__Stored items__
"""

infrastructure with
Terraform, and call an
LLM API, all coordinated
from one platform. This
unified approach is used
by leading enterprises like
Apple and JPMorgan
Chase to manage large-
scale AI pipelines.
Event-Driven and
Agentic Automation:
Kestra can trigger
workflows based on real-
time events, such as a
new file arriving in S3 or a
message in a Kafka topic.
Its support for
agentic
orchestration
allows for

"""

__What the exercise asks__
The records above are to be written out again word for word.

__Exercise solution__
infrastructure with
Terraform, and call an
LLM API, all coordinated
from one platform. This
unified approach is used
by leading enterprises like
Apple and JPMorgan
Chase to manage large-
scale AI pipelines.
Event-Driven and
Agentic Automation:
Kestra can trigger
workflows based on real-
time events, such as a
new file arriving in S3 or a
message in a Kafka topic.
Its support for
agentic
orchestration
allows for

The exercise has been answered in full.